Single by Yen Town Band (Chara)

from the album Montage
- B-side: "Mama's Alright"
- Released: July 22, 1996
- Genre: J-pop
- Length: 4:49
- Label: Sony Music Japan
- Songwriters: Chara, Shunji Iwai, Takeshi Kobayashi, Takayo Nagasawa, Bryan Burton-Lewis
- Producer: Takeshi Kobayashi

Yen Town Band (Chara) singles chronology
| "Tiny Tiny Tiny" (1995) | "Swallowtail Butterfly (Ai no Uta)" (1996) | ""Chara no Boogie Shoes" with The 99 1/2" (1996) |

= Swallowtail Butterfly (Ai no Uta) =

"Swallowtail Butterfly (Ai no Uta)" (あいのうた, Suwarōteiru Batafurai Ai no Uta) is a song by Chara, released under the name Yen Town Band.

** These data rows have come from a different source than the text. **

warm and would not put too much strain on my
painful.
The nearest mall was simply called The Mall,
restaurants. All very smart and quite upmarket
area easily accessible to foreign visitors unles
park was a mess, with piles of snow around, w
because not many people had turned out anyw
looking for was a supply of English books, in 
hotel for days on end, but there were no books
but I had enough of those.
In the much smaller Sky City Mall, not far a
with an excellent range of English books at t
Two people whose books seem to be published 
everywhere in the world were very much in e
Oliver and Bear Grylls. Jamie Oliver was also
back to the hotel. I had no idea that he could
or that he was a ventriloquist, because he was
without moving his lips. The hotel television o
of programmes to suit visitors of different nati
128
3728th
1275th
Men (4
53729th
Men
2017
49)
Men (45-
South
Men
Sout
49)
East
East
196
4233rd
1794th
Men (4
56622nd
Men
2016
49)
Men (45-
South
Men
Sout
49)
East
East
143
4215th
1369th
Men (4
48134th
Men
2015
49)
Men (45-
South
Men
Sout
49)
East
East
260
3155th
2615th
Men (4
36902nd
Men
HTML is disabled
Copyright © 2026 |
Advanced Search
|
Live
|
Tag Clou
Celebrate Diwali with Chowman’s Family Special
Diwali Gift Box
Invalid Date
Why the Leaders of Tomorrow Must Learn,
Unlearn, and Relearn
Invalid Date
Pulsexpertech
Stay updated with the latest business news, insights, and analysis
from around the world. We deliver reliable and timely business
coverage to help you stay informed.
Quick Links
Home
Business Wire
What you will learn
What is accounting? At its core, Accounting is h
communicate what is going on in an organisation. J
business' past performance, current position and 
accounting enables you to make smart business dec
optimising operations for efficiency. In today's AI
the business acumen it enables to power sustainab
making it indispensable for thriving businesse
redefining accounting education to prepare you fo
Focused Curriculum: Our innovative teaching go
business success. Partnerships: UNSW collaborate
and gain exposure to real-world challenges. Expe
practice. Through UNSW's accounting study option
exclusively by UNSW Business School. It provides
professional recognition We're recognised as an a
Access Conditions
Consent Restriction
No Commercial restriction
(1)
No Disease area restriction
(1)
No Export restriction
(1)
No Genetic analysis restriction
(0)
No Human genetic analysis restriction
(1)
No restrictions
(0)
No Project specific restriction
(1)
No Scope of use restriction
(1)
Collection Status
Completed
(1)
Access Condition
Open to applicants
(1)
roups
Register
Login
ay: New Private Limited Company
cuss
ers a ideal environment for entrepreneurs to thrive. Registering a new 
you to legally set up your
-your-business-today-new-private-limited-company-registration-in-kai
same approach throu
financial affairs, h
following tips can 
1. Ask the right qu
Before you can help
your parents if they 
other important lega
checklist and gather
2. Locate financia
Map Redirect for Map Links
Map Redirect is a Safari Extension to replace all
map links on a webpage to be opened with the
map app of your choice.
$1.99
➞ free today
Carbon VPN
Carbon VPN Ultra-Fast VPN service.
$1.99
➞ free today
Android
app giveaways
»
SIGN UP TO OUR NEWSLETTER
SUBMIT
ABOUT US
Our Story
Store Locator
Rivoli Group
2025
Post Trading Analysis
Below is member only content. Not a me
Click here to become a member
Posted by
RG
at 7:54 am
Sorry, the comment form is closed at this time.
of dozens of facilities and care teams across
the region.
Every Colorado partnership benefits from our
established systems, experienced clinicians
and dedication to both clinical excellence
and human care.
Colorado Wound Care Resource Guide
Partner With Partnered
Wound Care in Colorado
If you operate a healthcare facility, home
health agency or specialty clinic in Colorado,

It was the lead single from Montage, a concept album released for the Shunji Iwai film Swallowtail Butterfly that also starred Chara. This song was used as the theme song for the film.

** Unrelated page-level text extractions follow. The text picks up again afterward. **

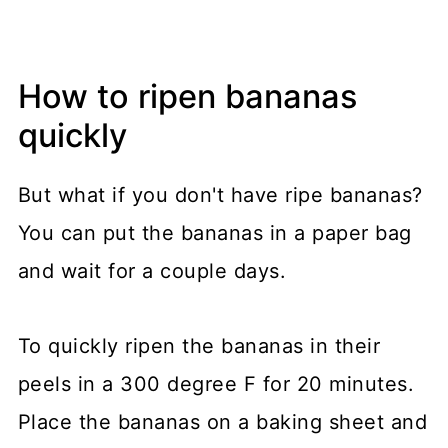
How to ripen bananas
quickly
But what if you don't have ripe bananas?
You can put the bananas in a paper bag
and wait for a couple days.
To quickly ripen the bananas in their
peels in a 300 degree F for 20 minutes.
Place the bananas on a baking sheet and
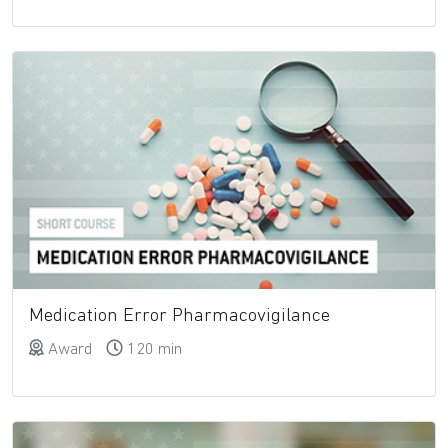
Medication Error Pharmacovigilance
Award
120 min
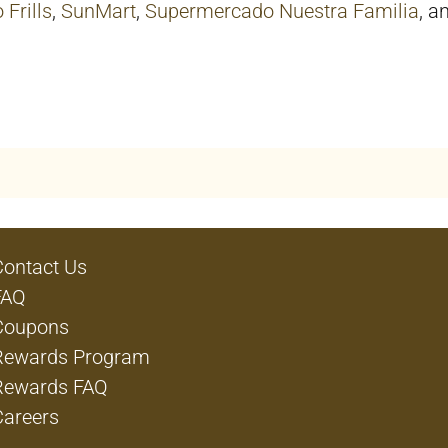
 Frills
,
SunMart
,
Supermercado Nuestra Familia
, a
Contact Us
FAQ
Coupons
Rewards Program
Rewards FAQ
Careers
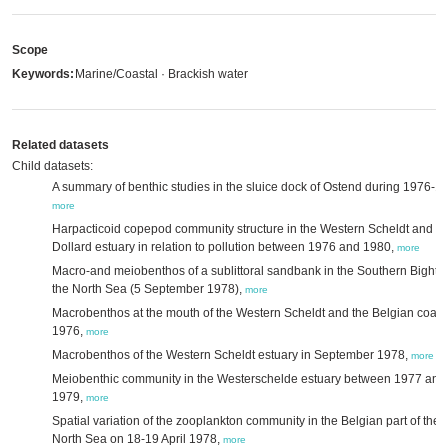
Scope
Keywords:
Marine/Coastal · Brackish water
Related datasets
Child datasets:
A summary of benthic studies in the sluice dock of Ostend during 1976-1
more
Harpacticoid copepod community structure in the Western Scheldt and E
Dollard estuary in relation to pollution between 1976 and 1980,
more
Macro-and meiobenthos of a sublittoral sandbank in the Southern Bight o
the North Sea (5 September 1978),
more
Macrobenthos at the mouth of the Western Scheldt and the Belgian coast 
1976,
more
Macrobenthos of the Western Scheldt estuary in September 1978,
more
Meiobenthic community in the Westerschelde estuary between 1977 and
1979,
more
Spatial variation of the zooplankton community in the Belgian part of the
North Sea on 18-19 April 1978,
more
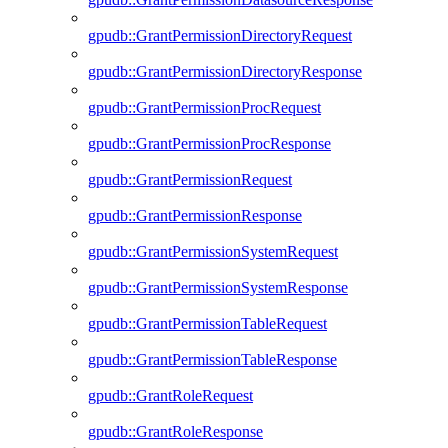
gpudb::GrantPermissionDirectoryRequest
gpudb::GrantPermissionDirectoryResponse
gpudb::GrantPermissionProcRequest
gpudb::GrantPermissionProcResponse
gpudb::GrantPermissionRequest
gpudb::GrantPermissionResponse
gpudb::GrantPermissionSystemRequest
gpudb::GrantPermissionSystemResponse
gpudb::GrantPermissionTableRequest
gpudb::GrantPermissionTableResponse
gpudb::GrantRoleRequest
gpudb::GrantRoleResponse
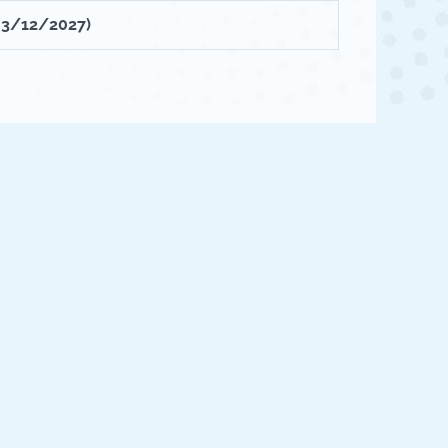
- 3/12/2027)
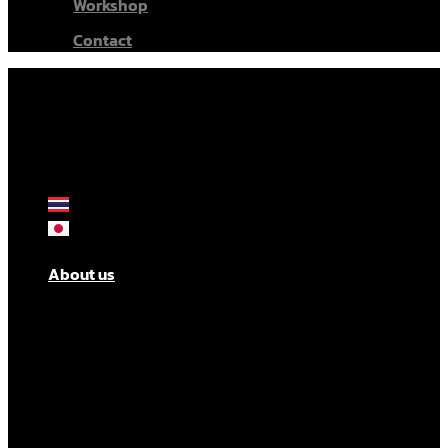
Workshop
Contact
About us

The single debuted at #31 on Oricon's singles charts. Two months later, after the release of the film and album, the single managed to reach #1.

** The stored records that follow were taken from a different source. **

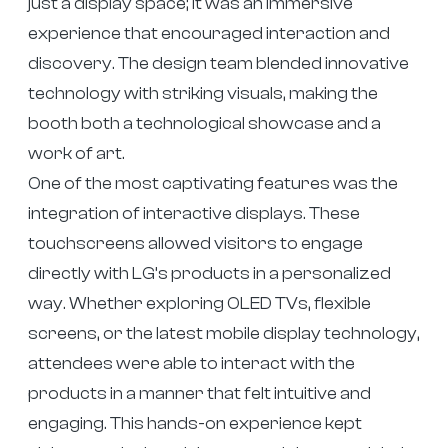
just a display space; it was an immersive
experience that encouraged interaction and
discovery. The design team blended innovative
technology with striking visuals, making the
booth both a technological showcase and a
work of art.
One of the most captivating features was the
integration of interactive displays. These
touchscreens allowed visitors to engage
directly with LG’s products in a personalized
way. Whether exploring OLED TVs, flexible
screens, or the latest mobile display technology,
attendees were able to interact with the
products in a manner that felt intuitive and
engaging. This hands-on experience kept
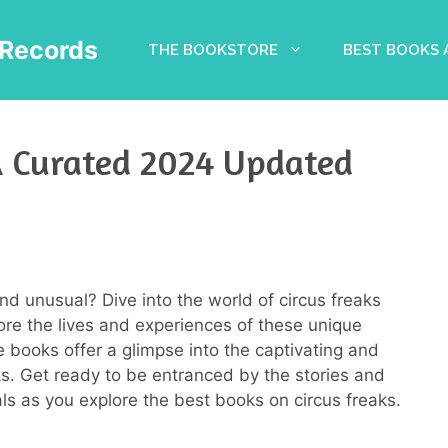
Records
THE BOOKSTORE
BEST BOOKS
 A Curated 2024 Updated
nd unusual? Dive into the world of circus freaks
ore the lives and experiences of these unique
e books offer a glimpse into the captivating and
s. Get ready to be entranced by the stories and
als as you explore the best books on circus freaks.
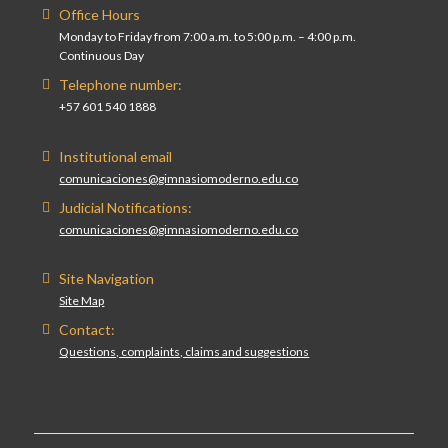
Office Hours
Monday to Friday from 7:00 a.m. to 5:00 p.m. – 4:00 p.m.
Continuous Day
Telephone number:
+57 601 540 1888
Institutional email
comunicaciones@gimnasiomoderno.edu.co
Judicial Notifications:
comunicaciones@gimnasiomoderno.edu.co
Site Navigation
Site Map
Contact:
Questions, complaints, claims and suggestions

The song was written by Takeshi Kobayashi, in collaboration with Chara and film director Shunji Iwai.

==Music video==

The music video begins with a long panning shot over a cityscape. It then shows Chara against a farm windmill. It then switches to a junkyard, where Chara and several other people are filtering through rubbish. They eventually find a working piano, which they bring back on the back of a pickup truck. Chara plays the piano as the car drives off. This scene is interspersed with scenes from the movie.

==Track listing==

Single
| No. | Title | Lyrics | Music | Arranger | Length |
|---|---|---|---|---|---|
| 1. | "Swallowtail Butterfly (Ai no Uta)" | Shunji Iwai, Takeshi Kobayashi, Chara | Takeshi Kobayashi | Takeshi Kobayashi | 4:49 |
| 2. | "Mama's Alright" | Takeshi Kobayashi, Takayo Nagasawa, Bryan Burton-Lewis | Takeshi Kobayashi | Takeshi Kobayashi | 4:11 |

==Chart rankings==

| Charts (1996) | Peak position |
|---|---|
| Oricon weekly singles | 1 |
| Oricon yearly singles | 26 |
| Charts (2010) | Peak position |
| RIAJ Digital Track Chart Top 100 Moumoon cover; | 40 |
| RIAJ Digital Track Chart Top 100 Kumi Koda cover; | 45 |

===Sales===

| Chart | Amount |
|---|---|
| Oricon physical sales | 878,000 |

==Cover versions==
- Cinnabom (2007, compilation album Sound of Kula)
- Hiromi Hirata (as Makoto Kikuchi) (2007, album The Idolmaster Master Artist 04)
- Yoshihiko Kai (2007, album 10 Stories)
- Kumi Koda (2010, album Eternity: Love & Songs)
- Scott Murphy (from Allister) (2008, album Guilty Pleasures II)
- Moumoon (2010, EP Spark)
- My Little Lover (2001, album Singles). Released as a self-cover (Takeshi Kobayashi was, at the time, a member of My Little Lover.) A music video was released.